A long hot summer can do a number on your car battery. However, perhaps it isn’t until fall rolls around that you notice you’re having trouble starting your car. As a result, you may be tempted to blame the cool weather for your battery troubles. While both the heat and cold affect car batteries, it’s often extreme heat that does the real damage, even if the damage doesn’t show up until later. Ready to learn why and how the heat affects your car’s battery? First, you have to understand batteries.

How Do Car Batteries Work?

Your car’s battery is an electrochemical device made out of electrodes that store an electrical charge–an electrolyte solution where a chemical reaction takes place in the battery case that holds everything together. Positive and negative electrodes are both included in the battery. The chemical reaction that takes place in the battery results in power that is used to start your car, run the radio and lights, and make power windows and other accessories function.

Now that you understand how batteries work, let’s take a look at how heat interacts with your battery and damages it.

Heat and Batteries

Heat can accelerate chemical activity, which is why the ideal operating temperature for a car battery is 80 degrees F. The warmth in the surrounding air can help the battery function well. Yet, heat it up too much, and internal corrosion will occur, causing irreversible damage and reducing the life expectancy of the battery. Heat can also cause battery fluids to evaporate, which can cause damage to the internal structure of the battery as well. In fact, according to the Car Council, the two main reasons that battery lives are shortened are hot weather and overheating.

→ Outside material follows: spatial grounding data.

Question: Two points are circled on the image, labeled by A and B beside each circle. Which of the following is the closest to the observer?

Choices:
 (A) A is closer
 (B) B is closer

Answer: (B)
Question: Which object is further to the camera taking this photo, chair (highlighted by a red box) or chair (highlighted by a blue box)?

How Much Heat Does Your Battery Endure During the Summer?

Think of your summer habits. Does your car spend long hours in the sun in your driveway or parking lot? Just imagine the temperatures under your car’s hood! If you’re feeling the heat, your car battery is too.

Prevent Summer Heat Damage

You can help your car’s battery with some simple steps:

  • Park your car in a shady place whenever possible.
  • If you don’t have a garage, consider putting up a carport or using a tree to make sure your car gets some shade during the day.
  • Get your car battery checked regularly. Some older batteries need to be topped off with fluids. Make sure your check it frequently during the summer months.
  • Check your car battery periodically for bulging or cracks. If you seen anything out of the ordinary, ask your mechanic to look at it.
  • Remove corrosion that you see on your battery terminals. You can remove it by rubbing the terminals with a cloth or using a brush.

Remember, batteries can usually be expected to last from 3-5 years in optimal conditions. Your battery’s life will depend on your usage and many other factors including how much heat it’s exposed to. Plan to replace your battery within the recommended time frame and according to advice from your mechanic to avoid getting stranded.